As for price differences, How do I respond without getting too blunt? Are you aware that the engines companies make various qlty levels and even make engines specifically tailored for their major customers. A B&S engine on brand A and brand B may not be the same even though they may appear to be the same. Same for transmissions. You may have a HST on your Cub but I can guarantee you there is a world of difference between the trans on your Cub and mine. Then there is always the differences in cost of operation between companies and customer perception. For many, there is the perception that JD is a better product than brand B and JD takes advantage and asks a higher price for very similar product. How close have you looked at various models and the small things that in fact count? For instance, wear points. Is there a ball or roller bearing being used? How about a bushing? If so is it oilite bronze or maybe plastic.

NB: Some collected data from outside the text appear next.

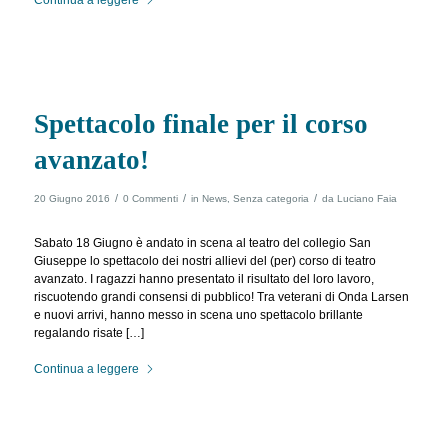
Spettacolo finale per il corso
avanzato!
/
/
/
20 Giugno 2016
0 Commenti
in
News
,
Senza categoria
da
Luciano Faia
Sabato 18 Giugno è andato in scena al teatro del collegio San
Giuseppe lo spettacolo dei nostri allievi del (per) corso di teatro
avanzato. I ragazzi hanno presentato il risultato del loro lavoro,
riscuotendo grandi consensi di pubblico! Tra veterani di Onda Larsen
e nuovi arrivi, hanno messo in scena uno spettacolo brillante
regalando risate […]
Continua a leggere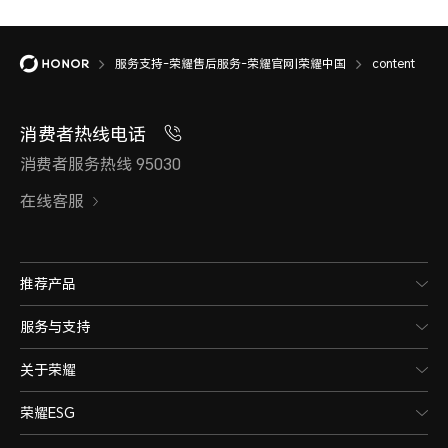
服务支持-荣耀售后服务-荣耀官网|荣耀中国
content
消费者热线电话
消费者服务热线 95030
在线客服
推荐产品
服务与支持
关于荣耀
荣耀ESG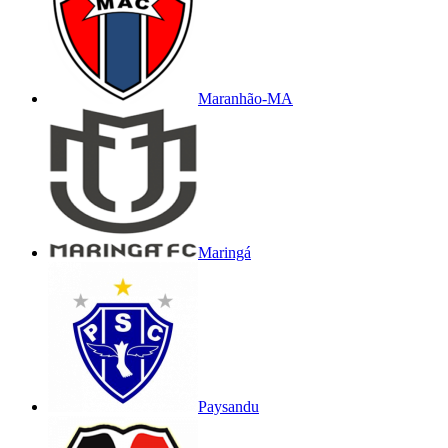
Maranhão-MA
Maringá
Paysandu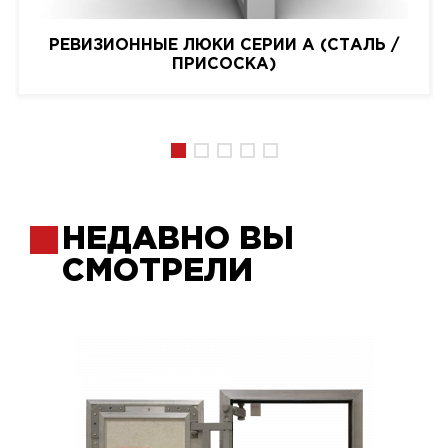
РЕВИЗИОННЫЕ ЛЮКИ СЕРИИ A (СТАЛЬ /
ПРИСОСКА)
НЕДАВНО ВЫ
СМОТРЕЛИ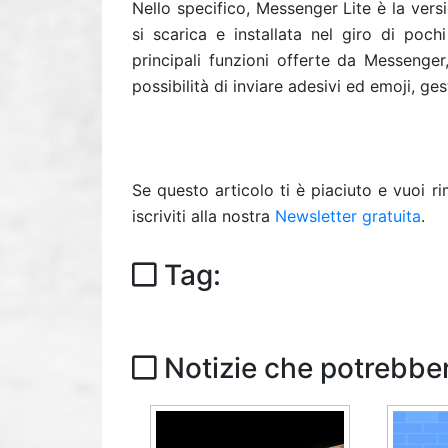
Nello specifico, Messenger Lite è la ver
si scarica e installata nel giro di poc
principali funzioni offerte da Messenge
possibilità di inviare adesivi ed emoji, ges
Se questo articolo ti è piaciuto e vuoi 
iscriviti alla nostra
Newsletter gratuita
.
Tag:
Notizie che potrebber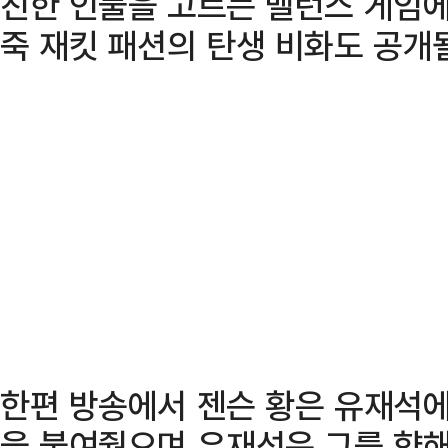
친한 인물을 고르는 밸런스 게임에
죽 재킷 패션의 탄생 비화도 공개
한편 방송에서 젠슨 황은 유재석에
을 붙여줬으며 유재석은 그를 향해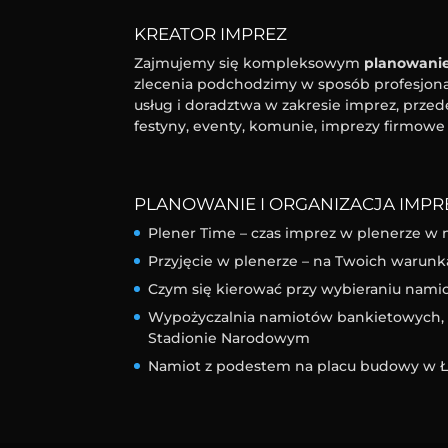
KREATOR IMPREZ
Zajmujemy się kompleksowym
planowanie
zlecenia podchodzimy w sposób profesjonal
usług i doradztwa w zakresie imprez, przed
festyny, eventy, komunie, imprezy firmowe 
PLANOWANIE I ORGANIZACJA IMPRE
Plener Time – czas imprez w plenerze w 
Przyjęcie w plenerze – na Twoich warunk
Czym się kierować przy wybieraniu nam
Wypożyczalnia namiotów bankietowych, l
Stadionie Narodowym
Namiot z podestem na placu budowy w Ł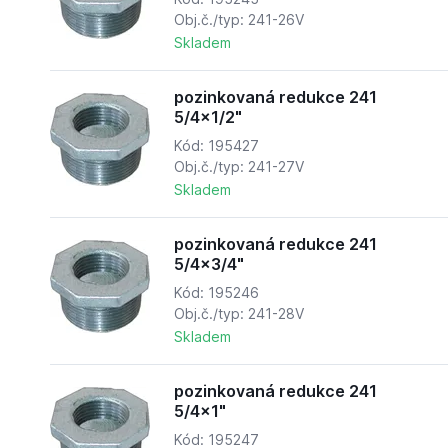
Obj.č./typ: 241-26V
Skladem
pozinkovaná redukce 241
5/4x1/2"
Kód: 195427
Obj.č./typ: 241-27V
Skladem
pozinkovaná redukce 241
5/4x3/4"
Kód: 195246
Obj.č./typ: 241-28V
Skladem
pozinkovaná redukce 241
5/4x1"
Kód: 195247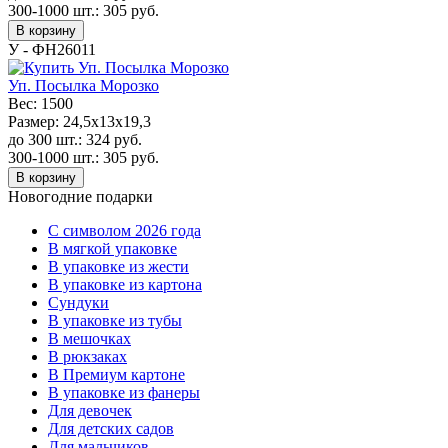
300-1000 шт.:
305
руб.
В корзину
У - ФН26011
Уп. Посылка Морозко
Вес:
1500
Размер:
24,5x13x19,3
до 300 шт.:
324
руб.
300-1000 шт.:
305
руб.
В корзину
Новогодние подарки
C символом 2026 года
В мягкой упаковке
В упаковке из жести
В упаковке из картона
Сундуки
В упаковке из тубы
В мешочках
В рюкзаках
В Премиум картоне
В упаковке из фанеры
Для девочек
Для детских садов
Для мальчиков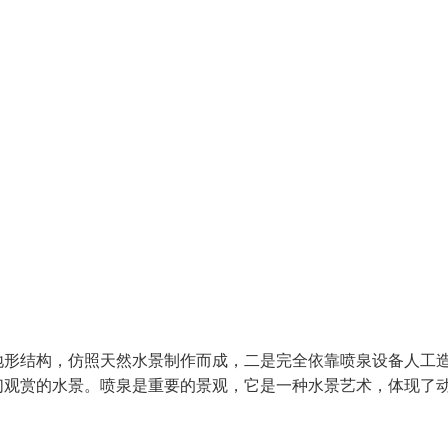
形结构，仿照天然水景制作而成，二是完全依靠喷泉设备人工
们观赏的水景。喷泉是重要的景观，它是一种水景艺术，体现了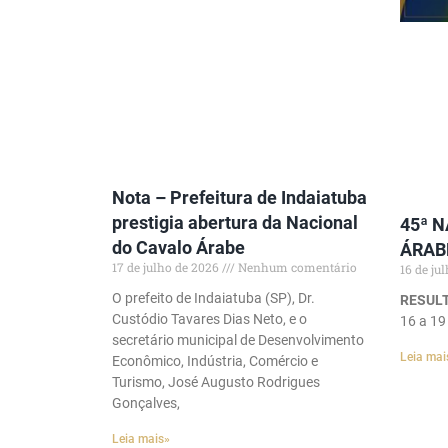
Nota – Prefeitura de Indaiatuba
prestigia abertura da Nacional
45ª 
do Cavalo Árabe
ÁRAB
17 de julho de 2026
Nenhum comentário
16 de ju
O prefeito de Indaiatuba (SP), Dr.
RESULT
Custódio Tavares Dias Neto, e o
16 a 19
secretário municipal de Desenvolvimento
Leia mai
Econômico, Indústria, Comércio e
Turismo, José Augusto Rodrigues
Gonçalves,
Leia mais»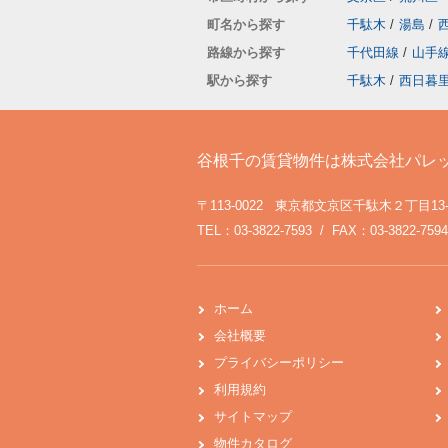
町名から探す
千駄木
/
湯島
/
路線から探す
千代田線
/
山手
駅から探す
千駄木
/
西日暮
谷根千の賃貸物件は株式会社パレ
〒113-0022 東京都文京区千駄木２丁目13
TEL：03-3822-7593 / FAX：03-3822-7594
ホーム
会社概要
プライバシーポリシー
利用規約
サイトマップ
物件カタログ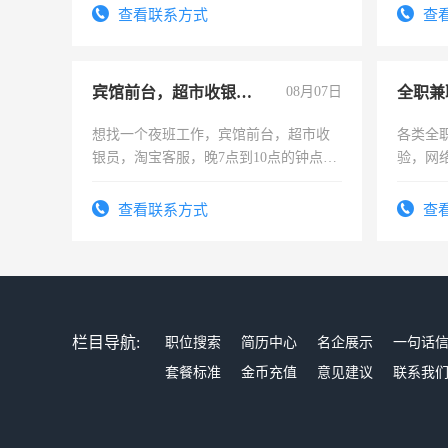
查看联系方式
查
宾馆前台，超市收银员，淘宝客服
08月07日
全职兼
想找一个夜班工作，宾馆前台，超市收
各类全
银员，淘宝客服，晚7点到10点的钟点
验，网
工，麻烦看到的老板加我微信聊，手机
队长，
号同微信
有高低
查看联系方式
查
栏目导航:
职位搜索
简历中心
名企展示
一句话
套餐标准
金币充值
意见建议
联系我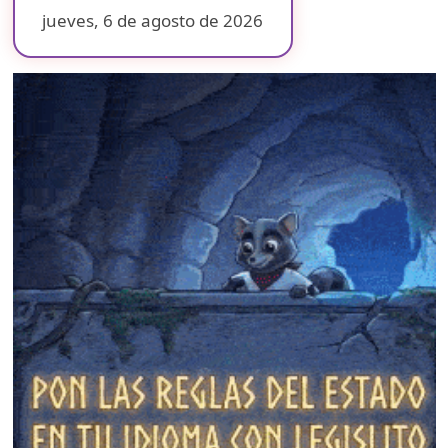
jueves, 6 de agosto de 2026
❄
❄
❄
❄
❄
❄
❄
❄
❄
❄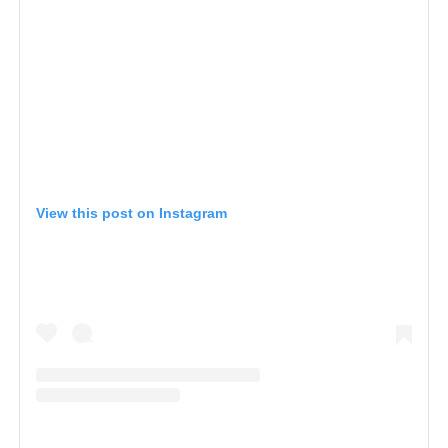
View this post on Instagram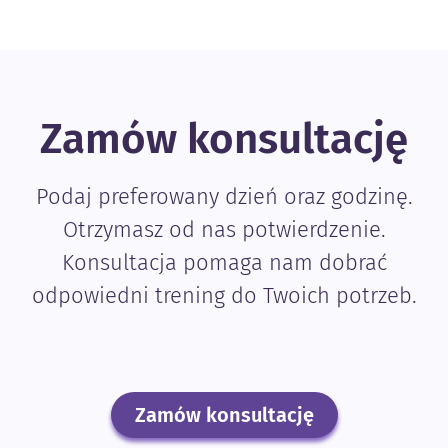
Zamów konsultację
Podaj preferowany dzień oraz godzinę.
Otrzymasz od nas potwierdzenie.
Konsultacja pomaga nam dobrać
odpowiedni trening do Twoich potrzeb.
Zamów konsultację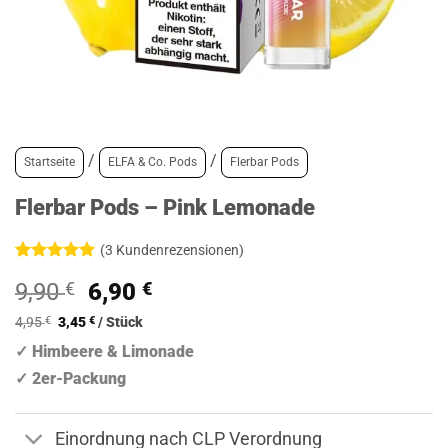
/
/
Startseite
ELFA & Co. Pods
Flerbar Pods
Flerbar Pods – Pink Lemonade
(
3
Kundenrezensionen)
Bewertet
3
Ursprünglicher
Aktueller
9,90
€
6,90
€
mit
5
von
5, basierend
Preis
Preis
auf
4,95
€
3,45
€
/
Stück
war:
ist:
Kundenbewertungen
✓ Himbeere & Limonade
9,90 €
6,90 €.
✓ 2er-Packung
Einordnung nach CLP Verordnung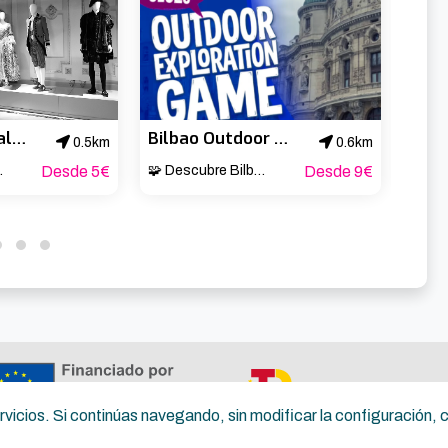
Visita guiada al Teatro Arriaga
Bilbao Outdoor Exploration Game
0.5km
0.6km
de Bilbao ✨
Desde 5€
🧩 Descubre Bilbao jugando a cielo abierto 🚶
Desde 9€
BILB
servicios. Si continúas navegando, sin modificar la configuración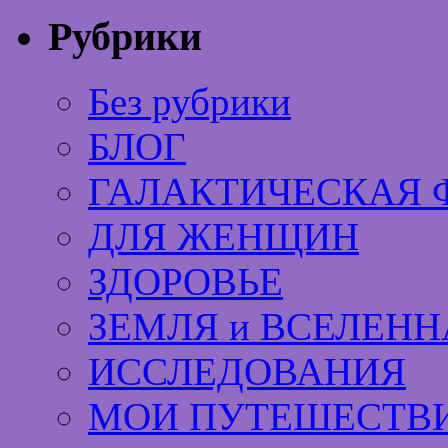
Рубрики
Без рубрики
БЛОГ
ГАЛАКТИЧЕСКАЯ 
ДЛЯ ЖЕНЩИН
ЗДОРОВЬЕ
ЗЕМЛЯ и ВСЕЛЕНН
ИССЛЕДОВАНИЯ
МОИ ПУТЕШЕСТВИ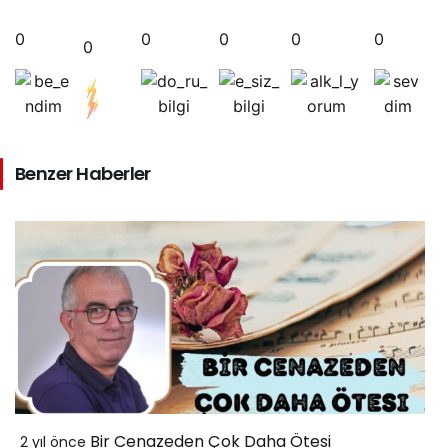
0
0
0
0
0
0
Benzer Haberler
Bir Cenazeden Çok Daha Ötesi
2 yıl önce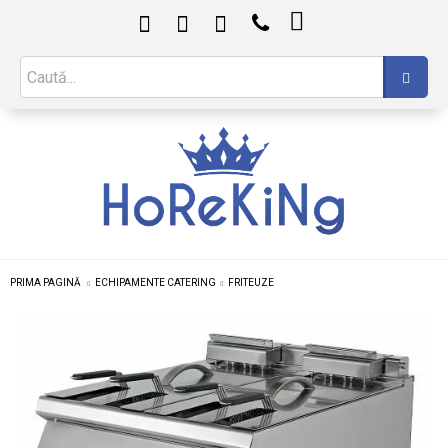

PRIMA PAGINĂ
ECHIPAMENTE CATERING
FRITEUZE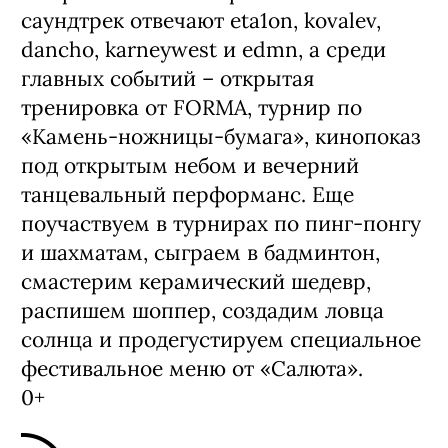
саундтрек отвечают eta1on, kovalev,
dancho, karneywest и edmn, а среди
главных событий – открытая
тренировка от FORMA, турнир по
«Камень-ножницы-бумага», кинопоказ
под открытым небом и вечерний
танцевальный перформанс. Еще
поучаствуем в турнирах по пинг-понгу
и шахматам, сыграем в бадминтон,
смастерим керамический шедевр,
распишем шоппер, создадим ловца
солнца и продегустируем специальное
фестивальное меню от «Салюта».
0+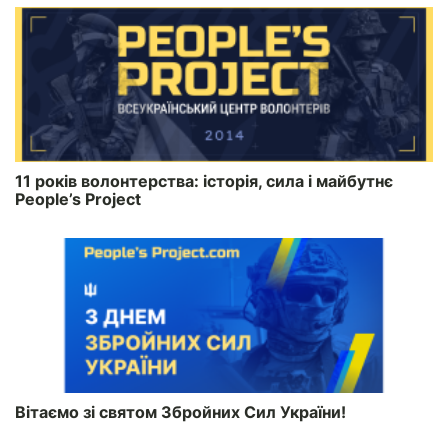
11 років волонтерства: історія, сила і майбутнє
People’s Project
Вітаємо зі святом Збройних Сил України!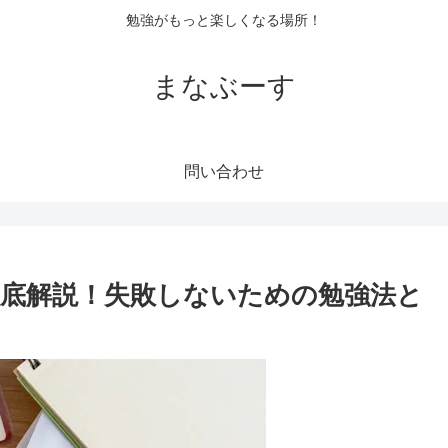
勉強がもっと楽しくなる場所！
まなぶーす
問い合わせ
底解説！失敗しないための勉強法と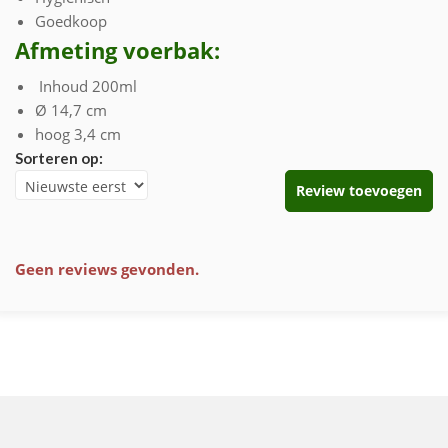
Goedkoop
Afmeting voerbak:
Inhoud 200ml
Ø 14,7 cm
hoog 3,4 cm
Sorteren op:
Review toevoegen
Geen reviews gevonden.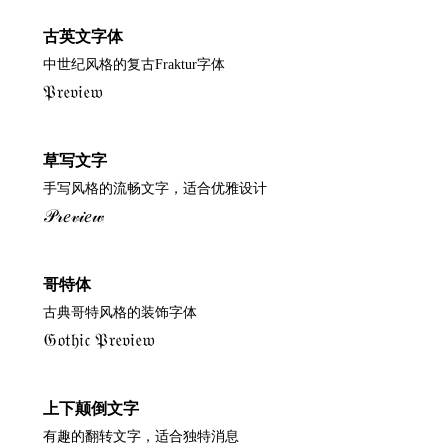
古英文字体
中世纪风格的复古Fraktur字体
𝔓𝔯𝔢𝔳𝔦𝔢𝔴
草写文字
手写风格的流畅文字，适合优雅设计
𝒫𝓇𝑒𝓋𝒾𝑒𝓌
哥特体
古典哥特风格的装饰字体
𝔊𝔬𝔱𝔥𝔦𝔠 𝔓𝔯𝔢𝔳𝔦𝔢𝔴
上下颠倒文字
有趣的翻转文字，适合独特消息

Differences can be many and some are directly related to durability/reliability, you just have to pay attention to the details. Don't take these comments personally as they are not meant to be personal.


----------



## jfway

Very helpful Mickey. Thank you for the insight. I did not know that Husky and Craftsman were owned by the same company, nor did I realize that the engines too made cheaper models. Makes sense. I did know about the cheaper quality CC and JD are putting out. When I bought the CC ~5 years ago, someone did tell me that those companies had to sell a cheaper product just to stay in the game with the general public. Face it; we now live in a throwaway society…
Well, one more twist to this whole ordeal. Showed up at repair shop #2 yesterday to pick up the tractor with the blown motor (as they told me on the phone). Guy comes out from the garage and says you’re all set, tractor is fine. It was the head gasket after all…
So I loaded it up, went home and cut the grass and it ran fine. Little smoke at first but seemed fine after about 15 min. checked the oil level a few times and was fine. Looks like I’m off the hook for the new tractor. 
Thanks everyone for your feedback and advice. Very helpful and I will continue to search/post to this forum as needed.


----------



## Mickey

Glad to hear all is well again.


----------



## IH farm boy

i wish i would have got on here sooner i had a jd with the same problem. and the same thing happend it was sucking oil threw the head gasket as the oil returned to the crankcase from the head , as far as synthetic goes i love it , i have very good luck with it i have it inn all my lawn tractors and my truck and fourwheeler . i run rotella synthetic 5w 40 . one thing i have heard alot about oil is the mojority of the oil , has lost some of its zinc and a few other compounds that coat and lubricate parts . and since small engine lack all the cool roller bering parts that the cars have now . they say you want to use diesil grade oils they retained more of there lubricating qualities for them big machery and small engines have a lot of similarites in there desings . and as far as changin one way or the other , wont be a problem i have done it to my car and truck and both are well over 100.000 miles . my car i have switched back and fourth three times . i would put a lot of stock in what most of the big chain parts stores have to say! the main this with sythetic is not to use it till the motor is broke in it will cause the rings not to seat . i do know that !!


----------



## parapower

Cub cadet parts have a very long lead time do to the fact all parts now come from over seas as they sold out. Therefore, they r now having major issues. People are getting stuck with inferior parts and cub poor quality of good mowers. Look else where before u buy and look around for a mow that is built out of steel instead of tin. Pay a little more and get quality.


----------